Projects | Rani Basna

Data Driven Knot Selection

Sun, 27 Jun 2021 00:00:00 +0000

In implementations of the functional data methods, the effect of the initial choice of an orthonormal basis has not gained much attention in the past. Typically, several standard bases such as Fourier, wavelets, splines, etc. are considered to transform observed functional data and a choice is made without any formal criteria indicating which of the bases is preferable for the initial transformation of the data into functions. In an attempt to address this issue, we propose a strictly data-driven method of orthogonal basis selection. The method uses recently introduced orthogonal spline bases called the splinets obtained by efficient orthogonalization of the B-splines. The algorithm learns from the data in the machine learning style to efficiently place knots. The optimality criterion is based on the average (per functional data point) mean square error and is utilized both in the learning algorithms and in comparison studies. The latter indicates efficiency that is particularly evident for the sparse functional data and to a lesser degree in analyses of responses to complex physical systems.

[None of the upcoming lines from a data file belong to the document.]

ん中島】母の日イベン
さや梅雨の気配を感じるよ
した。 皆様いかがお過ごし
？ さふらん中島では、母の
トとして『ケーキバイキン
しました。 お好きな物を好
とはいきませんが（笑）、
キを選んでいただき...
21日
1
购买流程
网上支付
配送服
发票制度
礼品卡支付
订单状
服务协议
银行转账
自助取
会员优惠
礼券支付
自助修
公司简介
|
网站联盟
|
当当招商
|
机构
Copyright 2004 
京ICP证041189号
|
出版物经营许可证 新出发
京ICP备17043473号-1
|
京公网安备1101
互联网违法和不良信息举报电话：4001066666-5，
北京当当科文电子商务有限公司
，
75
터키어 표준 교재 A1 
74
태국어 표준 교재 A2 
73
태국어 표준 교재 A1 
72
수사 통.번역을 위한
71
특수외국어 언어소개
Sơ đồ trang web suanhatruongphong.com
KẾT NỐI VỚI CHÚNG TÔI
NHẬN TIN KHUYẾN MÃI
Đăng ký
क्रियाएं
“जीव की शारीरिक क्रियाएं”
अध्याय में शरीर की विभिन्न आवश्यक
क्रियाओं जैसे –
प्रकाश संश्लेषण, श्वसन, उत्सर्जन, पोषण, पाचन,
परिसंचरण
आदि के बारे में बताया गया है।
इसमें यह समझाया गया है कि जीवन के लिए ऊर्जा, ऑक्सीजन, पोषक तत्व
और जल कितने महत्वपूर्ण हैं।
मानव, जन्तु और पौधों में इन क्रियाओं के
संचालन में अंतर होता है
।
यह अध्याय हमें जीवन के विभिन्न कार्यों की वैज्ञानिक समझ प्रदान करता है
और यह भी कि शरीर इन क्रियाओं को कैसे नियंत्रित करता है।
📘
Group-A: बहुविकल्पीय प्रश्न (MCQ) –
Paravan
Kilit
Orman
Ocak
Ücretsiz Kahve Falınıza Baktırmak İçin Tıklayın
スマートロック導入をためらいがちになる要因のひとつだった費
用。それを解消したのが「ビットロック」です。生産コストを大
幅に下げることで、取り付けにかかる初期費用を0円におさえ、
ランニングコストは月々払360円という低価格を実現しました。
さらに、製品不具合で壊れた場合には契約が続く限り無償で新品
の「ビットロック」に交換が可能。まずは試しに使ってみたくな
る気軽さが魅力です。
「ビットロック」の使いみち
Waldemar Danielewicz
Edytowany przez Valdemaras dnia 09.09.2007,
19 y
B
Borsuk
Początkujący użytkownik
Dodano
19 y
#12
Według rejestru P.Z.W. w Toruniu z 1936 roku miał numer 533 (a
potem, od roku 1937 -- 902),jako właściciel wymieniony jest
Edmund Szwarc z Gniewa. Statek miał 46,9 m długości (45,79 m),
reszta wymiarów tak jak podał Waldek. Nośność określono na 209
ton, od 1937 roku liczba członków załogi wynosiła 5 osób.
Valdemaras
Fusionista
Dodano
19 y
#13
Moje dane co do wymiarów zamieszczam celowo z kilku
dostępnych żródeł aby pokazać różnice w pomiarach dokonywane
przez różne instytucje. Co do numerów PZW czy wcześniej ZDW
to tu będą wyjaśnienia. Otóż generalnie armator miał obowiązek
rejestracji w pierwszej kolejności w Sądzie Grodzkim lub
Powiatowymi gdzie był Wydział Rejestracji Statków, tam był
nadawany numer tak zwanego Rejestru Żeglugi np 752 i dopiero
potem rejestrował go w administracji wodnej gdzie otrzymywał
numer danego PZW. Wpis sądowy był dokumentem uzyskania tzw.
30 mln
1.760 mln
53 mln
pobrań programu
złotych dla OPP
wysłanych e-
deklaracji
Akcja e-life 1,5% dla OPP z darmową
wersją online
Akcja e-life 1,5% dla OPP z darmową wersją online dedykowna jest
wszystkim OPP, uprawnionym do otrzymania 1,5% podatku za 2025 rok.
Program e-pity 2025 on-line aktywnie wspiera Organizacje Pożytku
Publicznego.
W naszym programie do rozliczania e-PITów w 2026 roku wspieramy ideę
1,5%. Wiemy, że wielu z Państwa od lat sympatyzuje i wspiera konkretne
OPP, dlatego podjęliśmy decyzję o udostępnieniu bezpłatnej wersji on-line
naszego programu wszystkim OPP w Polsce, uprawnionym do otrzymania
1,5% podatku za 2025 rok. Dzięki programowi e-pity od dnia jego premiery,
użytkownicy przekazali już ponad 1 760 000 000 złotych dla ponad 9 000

Unsupervised Feature Transformation

Sun, 27 Jun 2021 00:00:00 +0000

This package intends to convert categorical features into numerical ones. This will help in employing algorithms and methods that only accept numerical data as input. The main motivation for writing this package is to use it in clustering assignments.

Probabilistic Graphical Models for Inference

Tue, 27 Apr 2021 00:00:00 +0000

Due to the typical highly heterogeneous clinical and epidemiological data generating processes, multiple correlations/dependencies between variables and between response variables arise. Conventional regression models have a limited capacity in capturing such dependent multi-factorial relationships. In this project, we plan to leverage the powerful approach of probabilistic graphical models (PGMs) such as BNs and Hidden Markov Models for conducting statistical inference. PGMs Models learn joint multivariate distributions over large numbers of random variables that interact with each other. So far, we have used BN. Bayesian network is a PGM that models the associations between all covariates with all variables being potentially dependent. Bayes rule is usually employed, which allows the factorization of the joint probability distribution of the involved variables, leading to a probabilistic graph directed acyclic graph (DAG). The overarching goal of these models is to estimate the conditional dependence of different variables, interactions, and therefore under specific assumptions may reveal potential causal links between variables. This flexibility gives BNs an advantage over other approaches for estimating the risk of disease with clinical relevance and allows core decision pathways.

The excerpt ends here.